SentenceTransformer based on allenai/specter2_base
This is a sentence-transformers model finetuned from allenai/specter2_base. It maps sentences & paragraphs to a 768-dimensional dense vector space and can be used for semantic textual similarity, semantic search, paraphrase mining, text classification, clustering, and more.
Model Details
Model Description
- Model Type: Sentence Transformer
- Base model: allenai/specter2_base
- Maximum Sequence Length: 512 tokens
- Output Dimensionality: 768 dimensions
- Similarity Function: Cosine Similarity
Model Sources
- Documentation: Sentence Transformers Documentation
- Repository: Sentence Transformers on GitHub
- Hugging Face: Sentence Transformers on Hugging Face
Full Model Architecture
SentenceTransformer(
(0): Transformer({'max_seq_length': 512, 'do_lower_case': False, 'architecture': 'BertModel'})
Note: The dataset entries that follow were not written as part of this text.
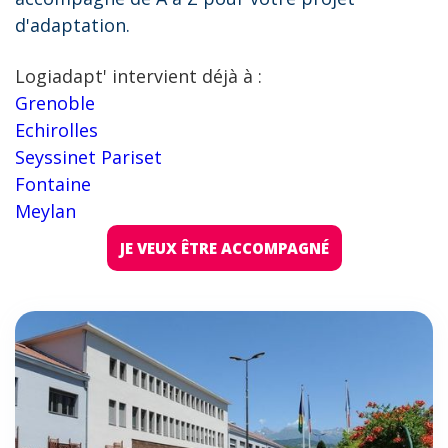
d'adaptation.
Logiadapt' intervient déjà à :
Grenoble
Echirolles
Seyssinet Pariset
Fontaine
Meylan
JE VEUX ÊTRE ACCOMPAGNÉ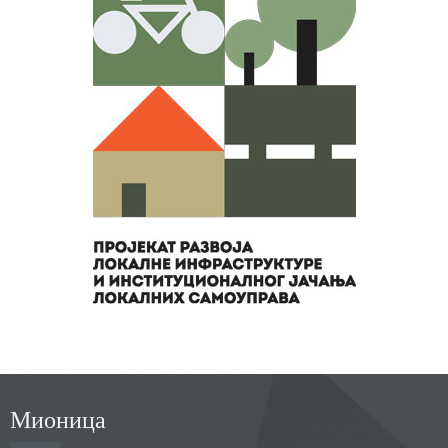
Мионица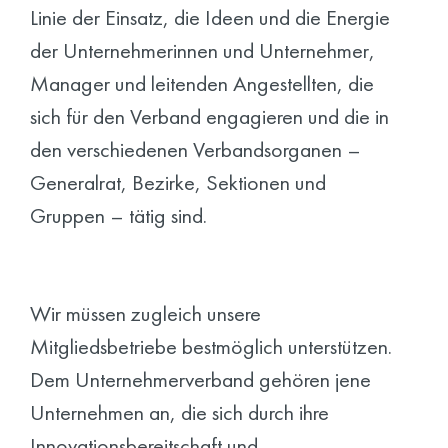
Linie der
Einsatz,
die
Ideen und
die Energie
der Unternehmerinnen und Unternehmer,
Manager und leitenden Angestellten, die
sich für den Verband engagieren und die in
den verschiedenen Verbandsorganen –
Generalrat
, Bezirke, Sektionen und
Gruppen
– tätig sind.
Wir müssen zugleich unsere
Mitgliedsbetriebe bestmöglich unterstützen.
Dem Unternehmerverband gehören jene
Unternehmen an, die sich
durch ihre
Innovationsbereitschaft und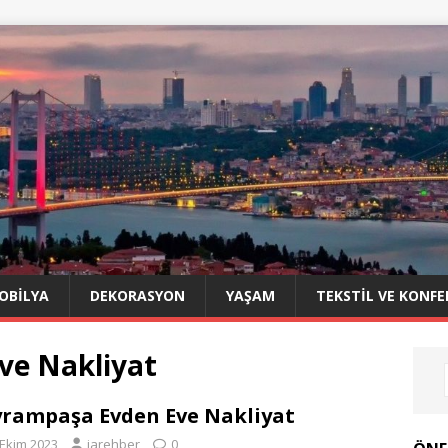
OBILYA
DEKORASYON
YAŞAM
TEKSTIL VE KONFE
ve Nakliyat
rampaşa Evden Eve Nakliyat
 Ekim 2023
iarehber
0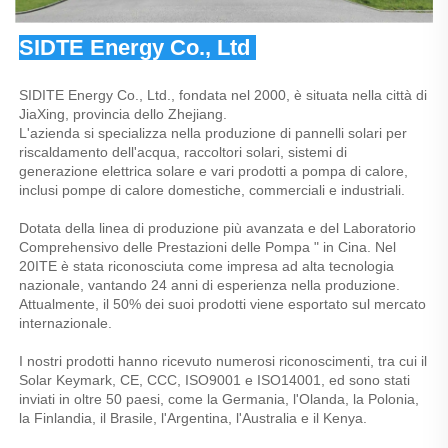
SIDTE Energy Co., Ltd 
SIDITE Energy Co., Ltd., fondata nel 2000, è situata nella città di 
JiaXing, provincia dello Zhejiang. 
L'azienda si specializza nella produzione di pannelli solari per 
riscaldamento dell'acqua, raccoltori solari, sistemi di 
generazione elettrica solare e vari prodotti a pompa di calore, 
inclusi pompe di calore domestiche, commerciali e industriali. 
Dotata della linea di produzione più avanzata e del Laboratorio 
Comprehensivo delle Prestazioni delle Pompa " in Cina. Nel 
20ITE è stata riconosciuta come impresa ad alta tecnologia 
nazionale, vantando 24 anni di esperienza nella produzione. 
Attualmente, il 50% dei suoi prodotti viene esportato sul mercato 
internazionale. 
I nostri prodotti hanno ricevuto numerosi riconoscimenti, tra cui il 
Solar Keymark, CE, CCC, ISO9001 e ISO14001, ed sono stati 
inviati in oltre 50 paesi, come la Germania, l'Olanda, la Polonia, 
la Finlandia, il Brasile, l'Argentina, l'Australia e il Kenya. 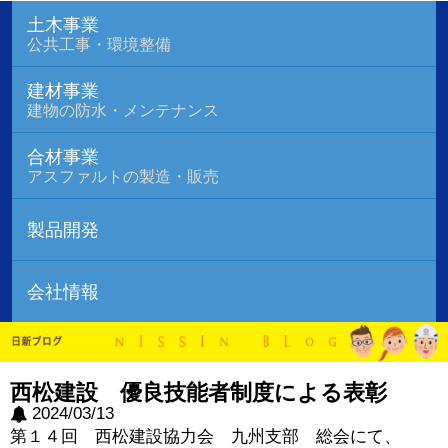
土木事業
公共工事・環境整備
建材事業
建物の防水・メンテナンス
合材事業
アスファルトの製造・販売
製品開発
会社情報
西松建設 優良技能者制度による表彰
2024/03/13
第１４回 西松建設協力会 九州支部 総会にて、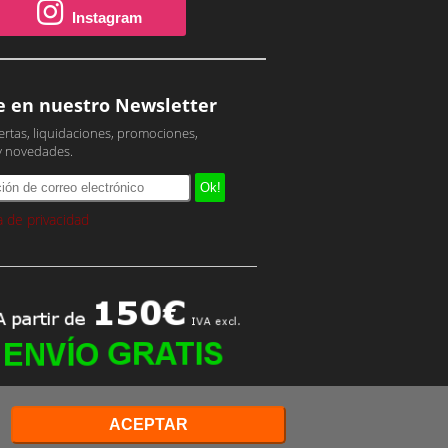
Instagram
e en nuestro Newsletter
ertas, liquidaciones, promociones,
y novedades.
ca de privacidad
ACEPTAR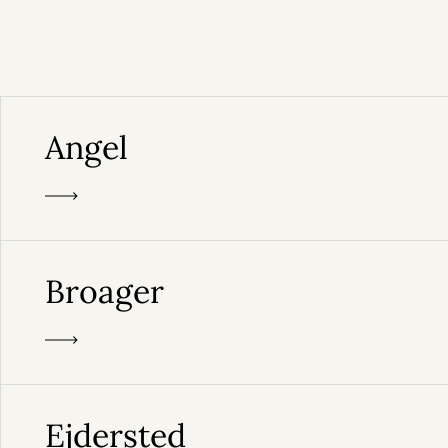
Angel
Broager
Ejdersted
(1): Pooling({'word_embedding_dimension': 768, 'pooling_mode_cls_token': False, 'pooling_mode_mean_tokens': True, 'pooling_mode_max_tokens': False, 'pooling_mode_mean_sqrt_len_tokens': False, 'pooling_mode_weightedmean_tokens': False, 'pooling_mode_lasttoken': False, 'include_prompt': True})
)
Usage
Direct Usage (Sentence Transformers)
First install the Sentence Transformers library:
pip install -U sentence-transformers
Then you can load this model and run inference.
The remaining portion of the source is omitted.